##### Records for the task #####

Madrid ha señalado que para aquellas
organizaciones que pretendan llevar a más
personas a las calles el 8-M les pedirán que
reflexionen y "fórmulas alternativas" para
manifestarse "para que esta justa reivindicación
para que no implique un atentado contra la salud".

#####

> Your task: Only the lines from the one with "esta justa reivindicación" through the end of the data belong in the answer, each reproduced exactly.

> Answer box:
manifestarse "para que esta justa reivindicación
para que no implique un atentado contra la salud".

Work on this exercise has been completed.